Spanner change streams to Cloud Storage template

The Spanner change streams to Cloud Storage template is a streaming pipeline that streams Spanner data change records and writes them into a Cloud Storage bucket using Dataflow Runner v2.

The pipeline groups Spanner change stream records into windows based on their timestamp, with each window representing a time duration whose length you can configure with this template. All records with timestamps belonging to the window are guaranteed to be in the window; there can be no late arrivals. You can also define a number of output shards; the pipeline creates one Cloud Storage output file per window per shard. Within an output file, records are unordered. Output files can be written in either JSON or AVRO format, depending on the user configuration.

Note that you can minimize network latency and network transport costs by running the Dataflow job from the same region as your Spanner instance or Cloud Storage bucket. If you use sources, sinks, staging file locations, or temporary file locations that are located outside of your job's region, your data might be sent across regions. See more about Dataflow regions.

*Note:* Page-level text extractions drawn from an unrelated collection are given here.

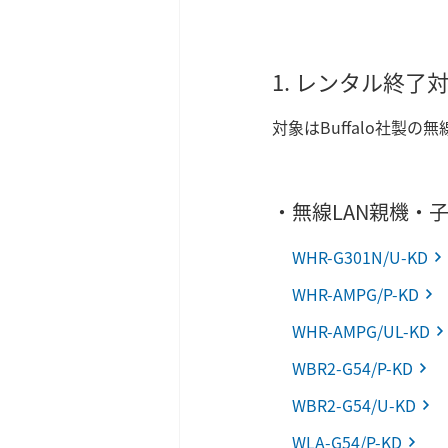
1. レンタル終了
対象はBuffalo社製の
・無線LAN親機・
WHR-G301N/U-KD
WHR-AMPG/P-KD
WHR-AMPG/UL-KD
WBR2-G54/P-KD
WBR2-G54/U-KD
WLA-G54/P-KD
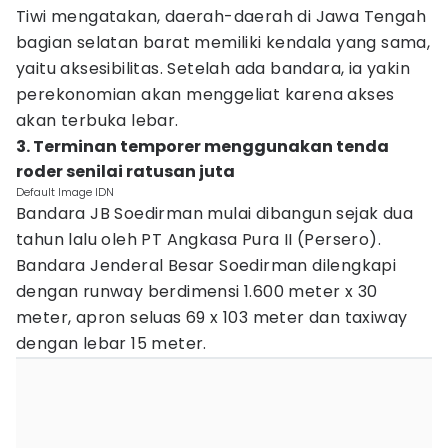
Tiwi mengatakan, daerah-daerah di Jawa Tengah
bagian selatan barat memiliki kendala yang sama,
yaitu aksesibilitas. Setelah ada bandara, ia yakin
perekonomian akan menggeliat karena akses
akan terbuka lebar.
3. Terminan temporer menggunakan tenda
roder senilai ratusan juta
Default Image IDN
Bandara JB Soedirman mulai dibangun sejak dua
tahun lalu oleh PT Angkasa Pura II (Persero).
Bandara Jenderal Besar Soedirman dilengkapi
dengan runway berdimensi 1.600 meter x 30
meter, apron seluas 69 x 103 meter dan taxiway
dengan lebar 15 meter.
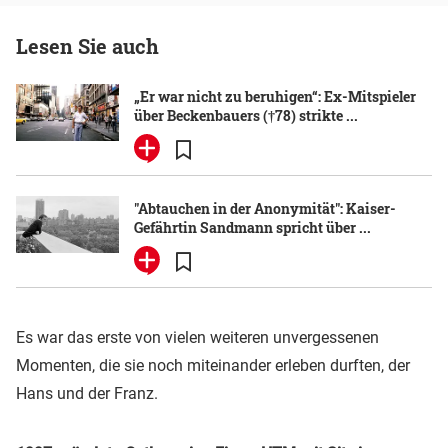
Lesen Sie auch
„Er war nicht zu beruhigen“: Ex-Mitspieler
über Beckenbauers (†78) strikte ...
"Abtauchen in der Anonymität": Kaiser-
Gefährtin Sandmann spricht über ...
Es war das erste von vielen weiteren unvergessenen
Momenten, die sie noch miteinander erleben durften, der
Hans und der Franz.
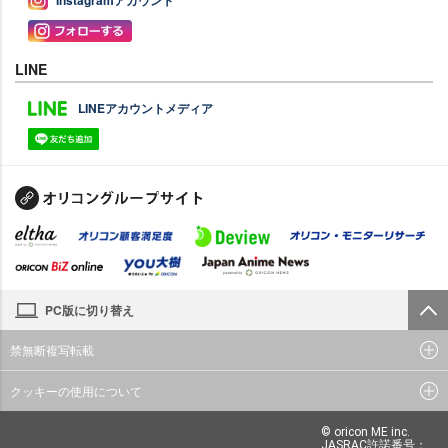
LINE
LINEアカウントメディア
PC版に切り替え
禁無断複写転載
クッキーの使用について
© oricon ME inc.
JASRAC許諾番号：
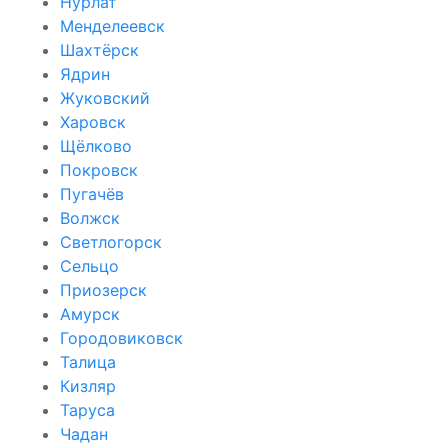
Нурлат
Менделеевск
Шахтёрск
Ядрин
Жуковский
Харовск
Щёлково
Покровск
Пугачёв
Волжск
Светлогорск
Сельцо
Приозерск
Амурск
Городовиковск
Талица
Кизляр
Таруса
Чадан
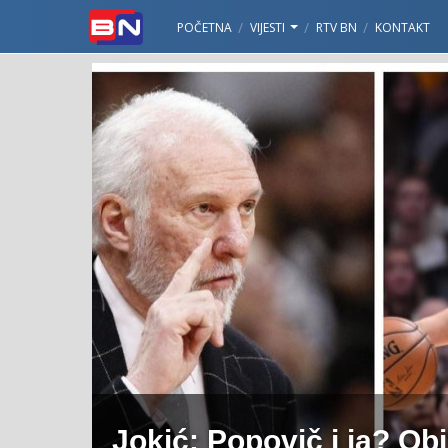
POČETNA
VIJESTI
RTV BN
KONTAKT
Jokić: Popovič i ja? Ob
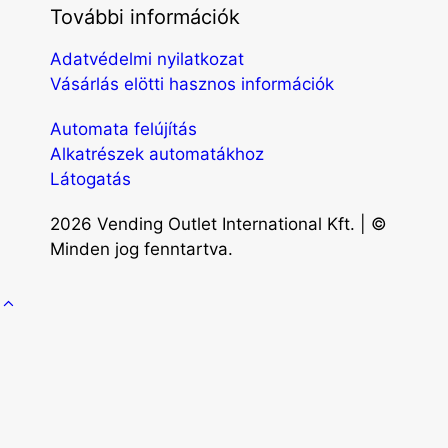
További információk
Adatvédelmi nyilatkozat
Vásárlás elötti hasznos információk
Automata felújítás
Alkatrészek automatákhoz
Látogatás
2026 Vending Outlet International Kft. | ©
Minden jog fenntartva.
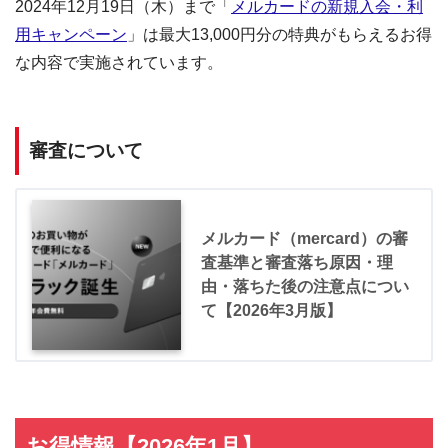
2024年12月19日（木）まで「
メルカードの新規入会・利
用キャンペーン
」は最大13,000円分の特典がもらえるお得
な内容で実施されています。
審査について
メルカード（mercard）の審
査基準と審査落ち原因・理
由・落ちた後の注意点につい
て【2026年3月版】
お得情報【2026年1月】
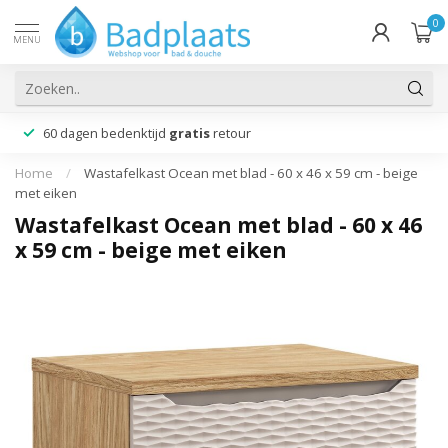
0
MENU
60 dagen bedenktijd
gratis
retour
Home
/
Wastafelkast Ocean met blad - 60 x 46 x 59 cm - beige
met eiken
Wastafelkast Ocean met blad - 60 x 46
x 59 cm - beige met eiken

Learn more about change streams, how to build change streams Dataflow pipelines, and best practices.

Pipeline requirements

  • The Spanner instance must exist prior to running the pipeline.
  • The Spanner database must exist prior to running the pipeline.
  • The Spanner metadata instance must exist prior to running the pipeline.
  • The Spanner metadata database must exist prior to running the pipeline.
  • The Spanner change stream must exist prior to running the pipeline.
  • The Cloud Storage output bucket must exist prior to running the pipeline.

Template parameters

Required parameters

  • spannerInstanceId : The Spanner instance to read change streams from.
  • spannerDatabase : The Spanner database to read change streams from.
  • spannerMetadataInstanceId : The Spanner instance to use for the change streams connector metadata table.
  • spannerMetadataDatabase : The Spanner database to use for the change streams connector metadata table. For change streams tracking all tables in a database, we recommend putting the metadata table in a separate database.
  • spannerChangeStreamName : The name of the Spanner change stream to read from.
  • gcsOutputDirectory : The path and filename prefix for writing output files. Must end with a slash. DateTime formatting is used to parse directory path for date & time formatters. (Example: gs://your-bucket/your-path).

Optional parameters

  • spannerProjectId : Project to read change streams from. The default for this parameter is the project where the Dataflow pipeline is running.
  • spannerDatabaseRole : Database role user assumes while reading from the change stream. The database role should have required privileges to read from change stream. If a database role is not specified, the user should have required IAM permissions to read from the database.
  • spannerMetadataTableName : The Cloud Spanner change streams connector metadata table name to use. If not provided, a Cloud Spanner change streams connector metadata table will automatically be created during the pipeline flow. This parameter must be provided when updating an existing pipeline and should not be provided otherwise.
  • startTimestamp : The starting DateTime, inclusive, to use for reading change streams (https://tools.ietf.org/html/rfc3339). For example, 2022-05-05T07:59:59Z. Defaults to the timestamp when the pipeline starts.
  • endTimestamp : The ending DateTime, inclusive, to use for reading change streams (https://tools.ietf.org/html/rfc3339). Ex-2022-05-05T07:59:59Z. Defaults to an infinite time in the future.
  • spannerHost : The Cloud Spanner endpoint to call in the template. Only used for testing. (Example: https://spanner.googleapis.com). Defaults to: https://spanner.googleapis.com.
  • outputFileFormat : The format of the output Cloud Storage file. Allowed formats are TEXT, AVRO. Default is AVRO.
  • windowDuration : The window duration/size in which data will be written to Cloud Storage. Allowed formats are: Ns (for seconds, example: 5s), Nm (for minutes, example: 12m), Nh (for hours, example: 2h). (Example: 5m). Defaults to: 5m.
  • rpcPriority : The request priority for Cloud Spanner calls. The value must be one of: [HIGH,MEDIUM,LOW]. Defaults to: HIGH.
  • outputFilenamePrefix : The prefix to place on each windowed file. (Example: output-). Defaults to: output.
  • numShards : The maximum number of output shards produced when writing. A higher number of shards means higher throughput for writing to Cloud Storage, but potentially higher data aggregation cost across shards when processing output Cloud Storage files. Defaults to: 20.

Run the template

Console

  1. Go to the Dataflow Create job from template page.
  2. Go to Create job from template
  3. In the Job name field, enter a unique job name.
  4. Optional: For Regional endpoint, select a value from the drop-down menu. The default region is us-central1.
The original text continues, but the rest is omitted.